Dass sie Leichtigkeit hat, stellt Amelie Fechner spielend unter Beweis. Mit ihrem gelungenen Vortrag gleicht sie in der Lesung kleine Defizite wunderbar aus. Hilke Billerbeck geht behutsam musikalisch auf die Texte ein, bildet eine Art fortführende Klangcollage und unterstützt damit die Botschaft des jeweiligen Gedichts. Stets folgt auf ein Gedicht ein Musikstück, was jeden Text für sich stehen lässt und dem ganzen Vortrag Ausgewogenheit gibt.
Nach einem anstrengenden Tag so eine Lesung mit Musik zu erleben, in der atmosphärischen und gut sortierten Buchhandlung Kortes bei einem Glas Sekt, ist erholsam. Darf man das? Einfach mal an nichts anderes denken und einen schönen, positiven Abend mit „Alltagsgedichten“ und angenehmer Musik genießen? Ich finde, man darf. Meine Stimmung hat sich im Laufe des literarisch-musikalischen Vortrags deutlich gehoben, die „Alltagsgedichte“ haben mein leicht gestresstes Alltagsgefühl verdrängt.
Die Buchhandlung, in der ich gern noch länger durch die Regale und kleinen ansprechenden Räume gestöbert hätte, veranstaltet im Schnitt einmal monatlich Lesungen mit Bezug zu Blankenese und hat neben ihrem allgemeinen Sortiment eine kleine feine Kunst- und Architektur-Ecke. Und eine ansehnliche Auswahl an Lyrik, wie man es erwarten darf, wenn Gedichte dort gelesen werden, wie man es jedoch von vielen Buchhandlungen leider nicht mehr gewohnt ist.

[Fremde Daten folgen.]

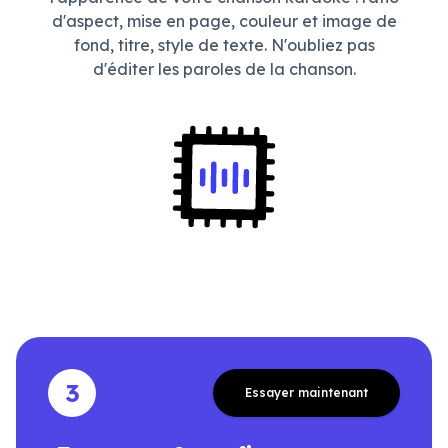
d'aspect, mise en page, couleur et image de
fond, titre, style de texte. N'oubliez pas
d'éditer les paroles de la chanson.
3
Essayer maintenant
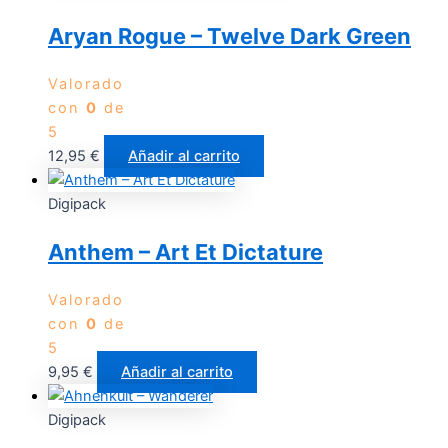
Aryan Rogue – Twelve Dark Green
Valorado
con
0
de
5
12,95
€
Añadir al carrito
Digipack
Anthem – Art Et Dictature
Valorado
con
0
de
5
9,95
€
Añadir al carrito
Digipack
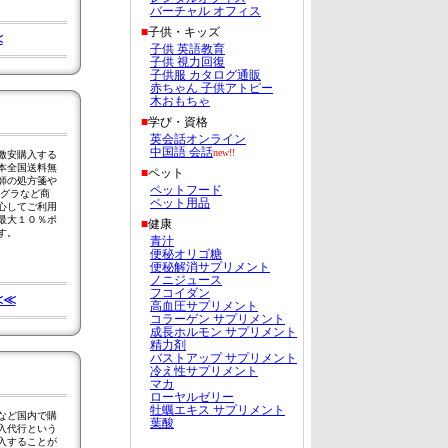
≪
激安購入する
本全国送料無
師の処方箋や
アグラなど商
心してご利用
最大１０％ポ
す。
≪≪
など国内で購
入代行という
入することが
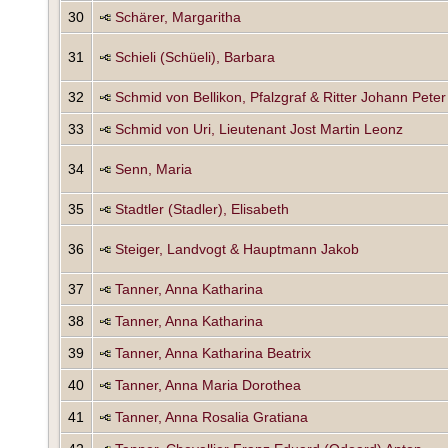
30
Schärer, Margaritha
31
Schieli (Schüeli), Barbara
32
Schmid von Bellikon, Pfalzgraf & Ritter Johann Peter
33
Schmid von Uri, Lieutenant Jost Martin Leonz
34
Senn, Maria
35
Stadtler (Stadler), Elisabeth
36
Steiger, Landvogt & Hauptmann Jakob
37
Tanner, Anna Katharina
38
Tanner, Anna Katharina
39
Tanner, Anna Katharina Beatrix
40
Tanner, Anna Maria Dorothea
41
Tanner, Anna Rosalia Gratiana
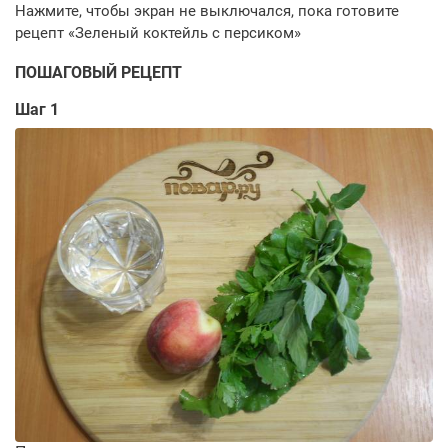
ПОШАГОВЫЙ РЕЦЕПТ
Шаг 1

Amelie Fechner liest zum Schluss noch zwei Gedichte von ihren Postkarten. Sie hat jetzt ein kleines Büro in Blankenese, wo sie meistens vormittags den Postkartenvertrieb organisiert und ihre Gedichte verfasst. Die Autorin hat mit diesen Karten und ihrem ersten Gedichtband einen ausgezeichneten Start gemacht. Man darf gespannt sein, was sie uns nach ihren „Alltagsgedichten“ präsentieren wird.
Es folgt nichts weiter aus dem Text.